The AI stock investors would be smart to avoid in 2025: Palantir Technologies
However, not all artificial intelligence stocks should be counted on to be winners in 2025. If there's one AI highflier that's worth avoiding, it's data-mining specialist Palantir Technologies (PLTR 6.25%), whose shares have skyrocketed by 1,080% over the trailing-two-year period, as of Jan. 2.
There are viable reasons that help explain why Palantir stock has gone parabolic in recent months. For one, the company's services can't be duplicated at scale. Its AI-powered Gotham platform helps federal governments plan and execute missions, as well as gather data.
Meanwhile, Foundry is the AI- and machine learning-propelled service that helps businesses make sense of their data. While other companies may offer bits and pieces of the services Palantir provides, there is no one-for-one replacement of what Palantir does at scale.
Investors have also been excited about Palantir's shift to recurring profitability. Gotham is the core profit-driver, with government contracts that typically last four or five years fueling steady double-digit sales growth and predictable cash flow.
Unfortunately, Palantir's otherworldly valuation might make it impossible to maintain its parabolic climb. Whereas most market-leading businesses have historically topped out at a price-to-sales (P/S) ratio of around 40 before the bubble burst, Palantir is sporting a P/S ratio of 68, as of the closing bell on Jan. 2. With its sales growth decelerating in recent years and over a third of its net income coming from interest earned on its cash (i.e., an unsustainable/non-innovative source), this level of premium makes no sense.

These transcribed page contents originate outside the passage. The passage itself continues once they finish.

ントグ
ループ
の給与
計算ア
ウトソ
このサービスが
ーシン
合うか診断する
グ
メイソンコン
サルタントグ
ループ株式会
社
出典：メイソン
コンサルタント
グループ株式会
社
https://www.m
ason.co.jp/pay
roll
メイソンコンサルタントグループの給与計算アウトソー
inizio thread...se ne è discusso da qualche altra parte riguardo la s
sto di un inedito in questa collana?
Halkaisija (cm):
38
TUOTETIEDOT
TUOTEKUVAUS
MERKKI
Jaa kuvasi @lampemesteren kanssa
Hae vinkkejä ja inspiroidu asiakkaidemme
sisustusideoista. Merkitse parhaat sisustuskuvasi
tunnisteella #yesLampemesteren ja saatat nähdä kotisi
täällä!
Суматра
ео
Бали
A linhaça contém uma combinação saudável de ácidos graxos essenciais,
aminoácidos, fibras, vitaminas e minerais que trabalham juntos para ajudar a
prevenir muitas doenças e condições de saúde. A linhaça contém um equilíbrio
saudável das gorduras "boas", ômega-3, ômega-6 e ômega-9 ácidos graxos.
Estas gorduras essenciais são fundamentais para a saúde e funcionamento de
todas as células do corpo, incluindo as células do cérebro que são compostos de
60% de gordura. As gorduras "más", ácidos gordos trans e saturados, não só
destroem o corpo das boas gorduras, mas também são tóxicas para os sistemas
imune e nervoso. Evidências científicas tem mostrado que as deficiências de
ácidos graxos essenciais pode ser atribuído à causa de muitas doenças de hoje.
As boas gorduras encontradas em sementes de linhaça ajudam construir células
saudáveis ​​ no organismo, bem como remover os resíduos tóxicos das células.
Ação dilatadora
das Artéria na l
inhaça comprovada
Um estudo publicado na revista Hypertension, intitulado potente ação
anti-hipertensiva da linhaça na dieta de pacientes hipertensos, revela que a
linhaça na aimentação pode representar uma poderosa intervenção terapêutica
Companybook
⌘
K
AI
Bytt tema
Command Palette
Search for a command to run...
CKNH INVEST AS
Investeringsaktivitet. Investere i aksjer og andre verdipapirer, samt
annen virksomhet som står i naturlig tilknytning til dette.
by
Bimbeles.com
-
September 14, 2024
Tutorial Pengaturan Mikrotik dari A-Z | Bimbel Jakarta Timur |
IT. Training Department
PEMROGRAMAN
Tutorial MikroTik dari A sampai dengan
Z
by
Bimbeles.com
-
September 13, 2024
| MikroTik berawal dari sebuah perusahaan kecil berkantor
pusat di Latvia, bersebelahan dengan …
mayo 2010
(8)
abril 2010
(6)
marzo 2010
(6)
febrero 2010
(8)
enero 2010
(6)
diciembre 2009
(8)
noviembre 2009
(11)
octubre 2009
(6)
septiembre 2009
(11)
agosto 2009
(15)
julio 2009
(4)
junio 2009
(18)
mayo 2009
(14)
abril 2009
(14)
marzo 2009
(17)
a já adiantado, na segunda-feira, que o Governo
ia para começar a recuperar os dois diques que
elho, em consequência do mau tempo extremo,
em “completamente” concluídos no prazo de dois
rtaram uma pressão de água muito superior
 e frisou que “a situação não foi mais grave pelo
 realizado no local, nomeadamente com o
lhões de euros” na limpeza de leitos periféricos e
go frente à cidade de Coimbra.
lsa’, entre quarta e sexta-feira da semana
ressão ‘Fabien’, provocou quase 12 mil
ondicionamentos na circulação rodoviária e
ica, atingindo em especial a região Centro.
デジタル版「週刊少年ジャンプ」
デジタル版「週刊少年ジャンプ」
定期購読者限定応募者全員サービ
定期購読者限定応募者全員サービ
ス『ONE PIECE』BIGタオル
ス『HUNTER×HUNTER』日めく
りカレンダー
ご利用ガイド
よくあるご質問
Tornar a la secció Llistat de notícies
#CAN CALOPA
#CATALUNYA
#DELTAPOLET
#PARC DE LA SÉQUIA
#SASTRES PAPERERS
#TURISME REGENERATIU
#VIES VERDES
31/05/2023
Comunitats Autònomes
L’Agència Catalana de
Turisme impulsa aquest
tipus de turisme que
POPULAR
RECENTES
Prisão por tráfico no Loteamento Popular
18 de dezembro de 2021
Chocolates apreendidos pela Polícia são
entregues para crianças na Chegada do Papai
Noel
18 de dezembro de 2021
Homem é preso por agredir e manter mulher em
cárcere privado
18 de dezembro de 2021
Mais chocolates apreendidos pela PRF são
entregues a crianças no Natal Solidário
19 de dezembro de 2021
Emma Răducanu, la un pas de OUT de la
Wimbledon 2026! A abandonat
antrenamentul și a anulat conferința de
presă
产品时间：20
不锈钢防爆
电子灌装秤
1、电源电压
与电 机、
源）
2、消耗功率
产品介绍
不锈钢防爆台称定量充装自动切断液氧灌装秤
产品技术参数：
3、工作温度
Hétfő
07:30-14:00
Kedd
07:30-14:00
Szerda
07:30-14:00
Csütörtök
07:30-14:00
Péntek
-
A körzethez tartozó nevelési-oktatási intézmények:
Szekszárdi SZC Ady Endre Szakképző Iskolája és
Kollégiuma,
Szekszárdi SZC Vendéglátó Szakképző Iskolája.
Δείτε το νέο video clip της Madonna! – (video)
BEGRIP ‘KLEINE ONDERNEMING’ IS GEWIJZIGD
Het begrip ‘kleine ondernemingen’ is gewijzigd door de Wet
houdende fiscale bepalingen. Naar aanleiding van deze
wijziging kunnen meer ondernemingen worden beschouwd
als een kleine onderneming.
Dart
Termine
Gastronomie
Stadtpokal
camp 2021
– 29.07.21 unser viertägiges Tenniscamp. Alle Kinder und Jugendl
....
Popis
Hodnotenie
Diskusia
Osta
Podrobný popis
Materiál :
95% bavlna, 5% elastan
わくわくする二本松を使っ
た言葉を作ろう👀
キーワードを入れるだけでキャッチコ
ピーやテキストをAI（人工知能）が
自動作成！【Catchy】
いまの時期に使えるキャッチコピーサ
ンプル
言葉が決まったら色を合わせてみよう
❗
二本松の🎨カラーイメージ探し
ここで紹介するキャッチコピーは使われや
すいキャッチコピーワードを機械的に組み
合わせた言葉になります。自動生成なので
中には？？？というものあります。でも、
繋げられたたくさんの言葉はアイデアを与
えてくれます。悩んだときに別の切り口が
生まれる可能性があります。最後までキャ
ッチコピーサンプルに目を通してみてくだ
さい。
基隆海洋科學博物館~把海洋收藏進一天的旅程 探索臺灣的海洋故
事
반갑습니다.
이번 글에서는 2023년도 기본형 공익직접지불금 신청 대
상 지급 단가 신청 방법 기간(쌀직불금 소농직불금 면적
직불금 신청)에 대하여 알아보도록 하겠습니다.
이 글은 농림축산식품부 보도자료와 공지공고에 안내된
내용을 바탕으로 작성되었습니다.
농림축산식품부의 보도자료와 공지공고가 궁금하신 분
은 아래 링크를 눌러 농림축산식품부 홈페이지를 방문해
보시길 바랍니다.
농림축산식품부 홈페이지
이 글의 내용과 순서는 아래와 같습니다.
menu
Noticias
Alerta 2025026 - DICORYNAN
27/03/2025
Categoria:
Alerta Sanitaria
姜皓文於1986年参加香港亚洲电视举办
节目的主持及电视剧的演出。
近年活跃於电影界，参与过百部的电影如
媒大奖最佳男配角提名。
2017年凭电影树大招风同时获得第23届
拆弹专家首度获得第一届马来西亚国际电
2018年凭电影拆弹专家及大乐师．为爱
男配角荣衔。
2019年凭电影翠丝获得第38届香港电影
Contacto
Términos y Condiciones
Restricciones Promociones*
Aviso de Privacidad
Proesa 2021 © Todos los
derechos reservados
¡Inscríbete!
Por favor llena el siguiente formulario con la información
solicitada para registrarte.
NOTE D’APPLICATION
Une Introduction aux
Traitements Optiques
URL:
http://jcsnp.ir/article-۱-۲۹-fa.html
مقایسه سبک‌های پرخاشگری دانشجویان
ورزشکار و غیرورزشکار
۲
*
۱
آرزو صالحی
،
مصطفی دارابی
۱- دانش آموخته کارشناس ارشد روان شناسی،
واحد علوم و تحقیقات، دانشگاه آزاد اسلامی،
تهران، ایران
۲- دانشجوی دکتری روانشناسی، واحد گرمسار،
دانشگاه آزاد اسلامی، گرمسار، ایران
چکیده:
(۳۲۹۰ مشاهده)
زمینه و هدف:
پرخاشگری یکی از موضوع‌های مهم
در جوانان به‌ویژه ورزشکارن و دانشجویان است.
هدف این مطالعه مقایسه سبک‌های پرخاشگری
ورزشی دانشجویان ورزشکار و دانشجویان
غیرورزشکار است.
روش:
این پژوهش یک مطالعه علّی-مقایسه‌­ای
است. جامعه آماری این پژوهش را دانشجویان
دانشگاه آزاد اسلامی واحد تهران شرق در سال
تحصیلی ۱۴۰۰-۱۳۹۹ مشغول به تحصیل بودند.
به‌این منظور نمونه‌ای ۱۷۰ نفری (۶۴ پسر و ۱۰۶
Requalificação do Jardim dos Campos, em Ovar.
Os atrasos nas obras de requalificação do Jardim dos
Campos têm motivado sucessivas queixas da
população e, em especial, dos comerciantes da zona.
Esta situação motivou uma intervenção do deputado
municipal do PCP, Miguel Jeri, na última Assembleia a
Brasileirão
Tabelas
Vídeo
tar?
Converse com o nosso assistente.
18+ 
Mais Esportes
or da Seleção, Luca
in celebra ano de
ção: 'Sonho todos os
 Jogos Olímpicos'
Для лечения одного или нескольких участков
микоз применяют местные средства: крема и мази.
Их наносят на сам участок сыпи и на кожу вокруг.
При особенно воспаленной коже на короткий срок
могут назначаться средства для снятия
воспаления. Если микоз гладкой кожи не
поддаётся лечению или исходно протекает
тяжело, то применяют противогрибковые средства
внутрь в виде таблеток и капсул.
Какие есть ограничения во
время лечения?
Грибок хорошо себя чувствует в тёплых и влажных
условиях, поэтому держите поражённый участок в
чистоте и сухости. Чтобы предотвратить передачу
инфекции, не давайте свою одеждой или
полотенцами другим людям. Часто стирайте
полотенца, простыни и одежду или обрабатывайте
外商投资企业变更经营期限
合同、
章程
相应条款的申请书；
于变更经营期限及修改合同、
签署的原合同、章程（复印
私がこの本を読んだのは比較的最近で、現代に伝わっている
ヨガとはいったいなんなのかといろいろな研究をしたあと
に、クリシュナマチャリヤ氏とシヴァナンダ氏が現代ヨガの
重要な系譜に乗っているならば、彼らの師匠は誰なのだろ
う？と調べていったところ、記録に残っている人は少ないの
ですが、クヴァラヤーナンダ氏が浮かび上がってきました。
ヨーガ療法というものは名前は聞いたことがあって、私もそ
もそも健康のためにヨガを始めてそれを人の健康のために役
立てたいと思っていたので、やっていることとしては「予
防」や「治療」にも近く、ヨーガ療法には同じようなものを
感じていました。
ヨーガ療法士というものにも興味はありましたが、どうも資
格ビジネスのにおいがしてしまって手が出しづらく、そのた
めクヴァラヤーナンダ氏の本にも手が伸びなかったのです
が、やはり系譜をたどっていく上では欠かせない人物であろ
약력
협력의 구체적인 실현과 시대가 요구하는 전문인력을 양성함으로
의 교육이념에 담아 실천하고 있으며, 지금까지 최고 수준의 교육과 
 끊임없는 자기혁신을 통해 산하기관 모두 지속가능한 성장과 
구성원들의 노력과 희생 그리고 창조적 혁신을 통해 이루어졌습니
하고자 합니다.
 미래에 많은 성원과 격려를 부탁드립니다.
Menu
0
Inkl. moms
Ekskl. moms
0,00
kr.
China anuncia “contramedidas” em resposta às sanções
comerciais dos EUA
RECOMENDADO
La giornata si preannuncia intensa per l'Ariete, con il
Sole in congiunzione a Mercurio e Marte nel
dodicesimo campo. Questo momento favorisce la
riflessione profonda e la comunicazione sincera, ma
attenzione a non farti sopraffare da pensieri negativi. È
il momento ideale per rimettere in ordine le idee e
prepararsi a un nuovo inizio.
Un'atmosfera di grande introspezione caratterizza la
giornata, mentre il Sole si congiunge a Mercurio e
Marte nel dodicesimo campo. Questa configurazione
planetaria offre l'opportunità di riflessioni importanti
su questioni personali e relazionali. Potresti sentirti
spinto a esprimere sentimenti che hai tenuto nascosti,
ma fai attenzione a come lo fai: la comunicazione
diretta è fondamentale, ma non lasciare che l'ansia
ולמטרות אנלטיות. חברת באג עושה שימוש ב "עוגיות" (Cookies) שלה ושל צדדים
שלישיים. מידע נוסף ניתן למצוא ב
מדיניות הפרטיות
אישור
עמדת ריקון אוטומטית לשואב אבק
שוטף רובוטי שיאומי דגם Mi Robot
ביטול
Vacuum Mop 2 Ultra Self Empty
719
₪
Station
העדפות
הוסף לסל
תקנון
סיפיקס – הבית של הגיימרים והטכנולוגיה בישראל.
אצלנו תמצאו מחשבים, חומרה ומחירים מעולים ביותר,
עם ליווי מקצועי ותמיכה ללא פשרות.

To build on this point, Palantir's Gotham platform has a limited long-term growth ceiling. Although it's earned plenty of contracts from the U.S. government, this is an AI-driven platform that only the U.S. and its immediate allies can use. With most countries eliminated from being future clients, it allows Palantir's nosebleed valuation to stand out even more.
Palantir is the perfect example of a solid company with a stock valuation that's simply doesn't make any sense.